I looked down and there it was — a blue positive sign. Our family of three was officially expanding and even though it was my second pregnancy my mind instantly started racing. There were so many things to consider as we had just moved to Denver — finding a new OB/GYN, researching hospitals, finding the nearest 24 hour pharmacy, and so on and so on. As the days progressed I continued to cover the full spectrum of joy, wonder, and worry on every topic from birth to college savings. And then it hit me. We now live in Colorado where retail marijuana is legal. I wondered what women that use marijuana do when they find themselves in this same early pregnancy shift where life’s focus goes from “me” to “we.”
Weighing Your Options
I think we can all pretty much agree that once there is a little one on board that our focus goes straight to keeping them safe, which can mean a million different things to each one of us. It’s an ever-evolving conversation and one that is just fascinating when you really stop and think about it. As my curiosity grew on this thought of “me” to “we,” I took to my good friend the internet and found myself reading about marijuana and pregnancy. There was one site that stood out to me — Good to Know Colorado. The Colorado Department of Public Health and Environment (CDPHE) has actually created an entire site dedicated to educating people about retail marijuana, and there is a page for pregnant and breastfeeding women. Their main message is simple — talk to your health care provider. It all comes back to that conversation piece. Having open conversations with your health care provider is crucial, whether you’re covering retail marijuana, caffeine, sushi or alcohol. Talk to them and be open to their feedback!
Looking A Little Deeper
There were a few notes from the website that stood out to me that I thought were worth sharing with all of you. The one that hit home the hardest was that some hospitals test babies after birth for drugs. If your baby tests positive for THC (Tetrahydrocannabinol, the chemical in marijuana that makes you feel high) at birth, Colorado law says the hospital must notify child protective services. There’s a simple way to avoid this — talk to your health care provider early in your pregnancy to get the necessary support to be healthy, including ways to end marijuana use. Your health care provider can help you find treatment options that are confidential and nonjudgmental.

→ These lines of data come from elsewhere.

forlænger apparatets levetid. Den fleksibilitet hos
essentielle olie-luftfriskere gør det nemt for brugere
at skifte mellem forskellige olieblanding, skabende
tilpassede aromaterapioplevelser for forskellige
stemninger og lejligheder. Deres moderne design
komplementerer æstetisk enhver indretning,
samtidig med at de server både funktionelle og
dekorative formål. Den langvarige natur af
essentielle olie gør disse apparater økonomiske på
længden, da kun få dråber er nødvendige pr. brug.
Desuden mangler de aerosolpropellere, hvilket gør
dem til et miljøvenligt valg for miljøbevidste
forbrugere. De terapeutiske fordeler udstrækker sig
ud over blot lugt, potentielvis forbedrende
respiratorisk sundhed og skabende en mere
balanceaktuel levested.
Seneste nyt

Here are a few other points I thought were worth sharing:
- When marijuana is smoked, vaped or eaten during pregnancy, THC is passed to the baby.
- Exposure to THC in the womb may affect a baby’s brain development, which may have a long-term impact on a child’s ability to learn. This means that marijuana use during pregnancy doesn’t just affect a child as a baby; it can affect them later in life too.
- Just because marijuana is “natural” doesn’t mean it’s safe to use during pregnancy. Not all natural substances or plants are safe. Think about lead, tobacco and poisonous berries. They all can harm a pregnant woman and her baby. Because marijuana contains THC, it may harm a baby too.
I’m not here to pass judgment — just share a few of the highlights I discovered on GoodToKnowColorado.com/Baby. Pregnancy and motherhood is a journey that looks different to each and every one of us. Embrace your particular journey and have an open and honest conversation with your health care provider about retail marijuana.